Once the line containing "établir une bonne" is found in the entries below, reproduce it and every line after it, stopping at and including the line containing "uent une condition"; reproduce nothing else, and keep each line exact.

THE RECORDS |
▬▬▬

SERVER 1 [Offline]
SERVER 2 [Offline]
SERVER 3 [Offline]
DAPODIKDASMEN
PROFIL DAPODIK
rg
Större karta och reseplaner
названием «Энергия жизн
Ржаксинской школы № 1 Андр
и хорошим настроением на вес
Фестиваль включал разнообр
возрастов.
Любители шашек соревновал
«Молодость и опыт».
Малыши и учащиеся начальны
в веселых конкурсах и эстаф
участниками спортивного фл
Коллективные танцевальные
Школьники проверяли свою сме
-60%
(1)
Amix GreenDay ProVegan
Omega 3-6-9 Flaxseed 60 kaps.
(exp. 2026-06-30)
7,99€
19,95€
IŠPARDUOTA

▬▬▬

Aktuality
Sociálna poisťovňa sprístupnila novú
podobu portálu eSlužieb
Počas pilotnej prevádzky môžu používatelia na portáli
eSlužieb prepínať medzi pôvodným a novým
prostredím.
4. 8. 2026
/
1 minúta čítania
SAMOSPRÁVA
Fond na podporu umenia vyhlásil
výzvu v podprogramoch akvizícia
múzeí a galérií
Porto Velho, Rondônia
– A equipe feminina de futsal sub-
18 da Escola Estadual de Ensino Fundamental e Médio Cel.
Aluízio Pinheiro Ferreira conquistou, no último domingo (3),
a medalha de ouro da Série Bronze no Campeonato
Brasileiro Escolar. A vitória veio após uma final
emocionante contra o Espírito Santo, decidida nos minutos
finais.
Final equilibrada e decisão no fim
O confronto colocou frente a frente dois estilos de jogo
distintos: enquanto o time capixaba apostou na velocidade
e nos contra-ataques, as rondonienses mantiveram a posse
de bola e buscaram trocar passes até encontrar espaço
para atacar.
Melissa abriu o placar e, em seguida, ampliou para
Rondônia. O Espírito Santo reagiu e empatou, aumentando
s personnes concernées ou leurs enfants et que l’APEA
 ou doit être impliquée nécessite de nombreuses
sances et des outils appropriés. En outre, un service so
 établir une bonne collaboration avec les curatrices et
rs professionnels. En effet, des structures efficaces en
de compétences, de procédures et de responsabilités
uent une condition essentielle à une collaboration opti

▬▬▬

THE COMPLETED TASK |
 établir une bonne collaboration avec les curatrices et
rs professionnels. En effet, des structures efficaces en
de compétences, de procédures et de responsabilités
uent une condition essentielle à une collaboration opti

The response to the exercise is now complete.